Exercise description: What you write must match exactly the lines from the one with "Trabajan en la normalización de distintos" through the last line of the material below.

Given material:
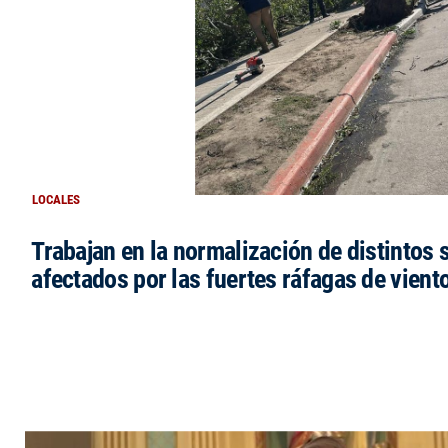
LOCALES
Trabajan en la normalización de distintos 
afectados por las fuertes ráfagas de vient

Solution to the exercise:
Trabajan en la normalización de distintos 
afectados por las fuertes ráfagas de vient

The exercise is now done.